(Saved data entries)

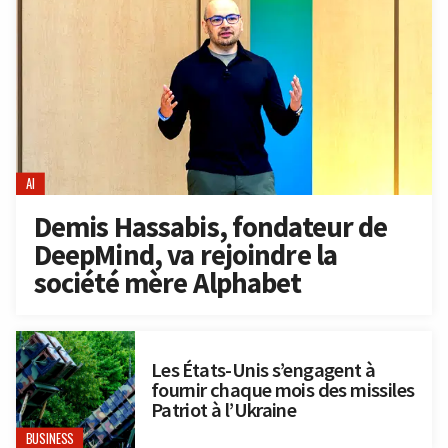
AI
Demis Hassabis, fondateur de
DeepMind, va rejoindre la
société mère Alphabet
Les États-Unis s’engagent à
fournir chaque mois des missiles
Patriot à l’Ukraine
BUSINESS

= Action item =
Restate the records above verbatim. Pictures stay out.

= Written answer =
AI
Demis Hassabis, fondateur de
DeepMind, va rejoindre la
société mère Alphabet
Les États-Unis s’engagent à
fournir chaque mois des missiles
Patriot à l’Ukraine
BUSINESS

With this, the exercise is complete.